◆ SUPPLIED DATA

------------------------------------------------------------

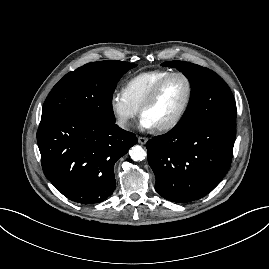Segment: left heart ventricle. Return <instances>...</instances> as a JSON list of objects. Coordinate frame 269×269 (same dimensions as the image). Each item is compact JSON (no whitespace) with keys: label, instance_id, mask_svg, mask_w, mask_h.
<instances>
[{"label":"left heart ventricle","instance_id":"left-heart-ventricle-1","mask_svg":"<svg viewBox=\"0 0 269 269\" xmlns=\"http://www.w3.org/2000/svg\"><path fill=\"white\" fill-rule=\"evenodd\" d=\"M188 94V86L180 76L169 79L161 89L158 98L144 113L154 127L171 121L182 109Z\"/></svg>","mask_w":269,"mask_h":269}]
</instances>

------------------------------------------------------------

◆ WHAT YOU HAVE TO DO
The preceding listing is to be restated word for word, with every picture omitted.

◆ ANSWER SPACE
Segment: left heart ventricle. Return <instances>...</instances> as a JSON list of objects. Coordinate frame 269×269 (same dimensions as the image). Each item is compact JSON (no whitespace) with keys: label, instance_id, mask_svg, mask_w, mask_h.
<instances>
[{"label":"left heart ventricle","instance_id":"left-heart-ventricle-1","mask_svg":"<svg viewBox=\"0 0 269 269\" xmlns=\"http://www.w3.org/2000/svg\"><path fill=\"white\" fill-rule=\"evenodd\" d=\"M188 94V86L180 76L169 79L161 89L158 98L144 113L154 127L171 121L182 109Z\"/></svg>","mask_w":269,"mask_h":269}]
</instances>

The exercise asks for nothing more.